Framing Techniques in Wildland Fire Communication: the Impact of Gain and Loss Frames on Support For Management Thesis uri icon



  • Thesis (M.S., Natural Resources) | The goal of this study was to add to our scientific knowledge about best practices for environmental risk communication, while producing applied materials for managers and stakeholders. I used a quasi-experimental pre-/post-test design to examine how two differently framed messages about wildfire projections for the northern Rocky Mountains influence attitudes about management actions. Participants were randomly assigned to a treatment group and asked to review a flyer presenting information about increasing wildland fire risk in the northern Rocky Mountains and risk reduction actions. One treatment flyer presented positive outcomes of taking action (gain frame), while the other presented negative outcomes of not taking action (loss frame). Current research has identified gain and loss frames as a needed area of study in climate change communication, as both frames have led to increases in perception of environmental problem severity, but it remains unclear how frames will influence attitudes, intentions and behavior (Spence & Pidgeon, 2010).

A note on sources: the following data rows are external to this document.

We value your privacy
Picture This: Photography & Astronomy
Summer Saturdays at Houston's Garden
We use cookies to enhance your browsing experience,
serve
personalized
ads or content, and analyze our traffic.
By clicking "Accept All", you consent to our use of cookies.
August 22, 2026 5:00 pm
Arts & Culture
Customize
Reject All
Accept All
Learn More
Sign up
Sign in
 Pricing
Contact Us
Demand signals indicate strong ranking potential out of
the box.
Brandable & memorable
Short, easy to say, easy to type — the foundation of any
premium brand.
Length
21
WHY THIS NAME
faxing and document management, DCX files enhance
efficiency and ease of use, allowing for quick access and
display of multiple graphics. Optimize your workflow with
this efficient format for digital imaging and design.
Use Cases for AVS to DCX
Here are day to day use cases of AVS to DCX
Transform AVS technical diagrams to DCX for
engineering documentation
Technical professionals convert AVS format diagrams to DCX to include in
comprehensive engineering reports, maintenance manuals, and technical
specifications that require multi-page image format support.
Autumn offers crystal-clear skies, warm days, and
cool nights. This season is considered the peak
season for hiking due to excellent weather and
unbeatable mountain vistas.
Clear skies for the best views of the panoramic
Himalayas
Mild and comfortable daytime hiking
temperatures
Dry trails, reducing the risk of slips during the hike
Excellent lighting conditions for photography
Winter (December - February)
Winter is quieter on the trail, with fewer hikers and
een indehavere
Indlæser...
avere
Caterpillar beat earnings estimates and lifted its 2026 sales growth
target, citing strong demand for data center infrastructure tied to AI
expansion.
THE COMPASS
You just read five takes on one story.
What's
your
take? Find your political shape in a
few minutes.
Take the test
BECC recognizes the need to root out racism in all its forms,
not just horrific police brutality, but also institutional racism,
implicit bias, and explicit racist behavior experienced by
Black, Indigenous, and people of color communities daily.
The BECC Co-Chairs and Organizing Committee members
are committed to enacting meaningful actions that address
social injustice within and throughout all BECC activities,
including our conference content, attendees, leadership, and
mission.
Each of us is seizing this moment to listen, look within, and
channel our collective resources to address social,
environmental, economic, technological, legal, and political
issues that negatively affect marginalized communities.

I hypothesized that loss framed messages would lead to deeper cognitive processing and therefore more positive attitudes. This study contributes to our theoretical understanding of framing effects on attitudes by showing a significant effect of frame type on cognitive processing. Participants in this study engaged in deeper cognitive processing after reading the loss framed treatment flyer. However, my results did not indicate that either frame was effective at influencing attitudes about wildland fire management. Despite the impact of the loss frame on cognitive processing, other studies indicate that the using the gain frame is more likely to influence attitudes. My results call into question whether the effects of framing are likely to be substantial in the context of wildland fire. Nevertheless, this study can contribute to our understanding of existing attitudes by providing data on current levels of support for a variety of management actions, which range from fuel reduction to community policies. The summary report of this study (Appendix F) provides a description of participants' attitudes about management, a short description of the communication techniques used in the flyer, and recommendations gathered from the literature advocating the use of gain framed information. This summary and the gain flyer will be made available to managers and stakeholders.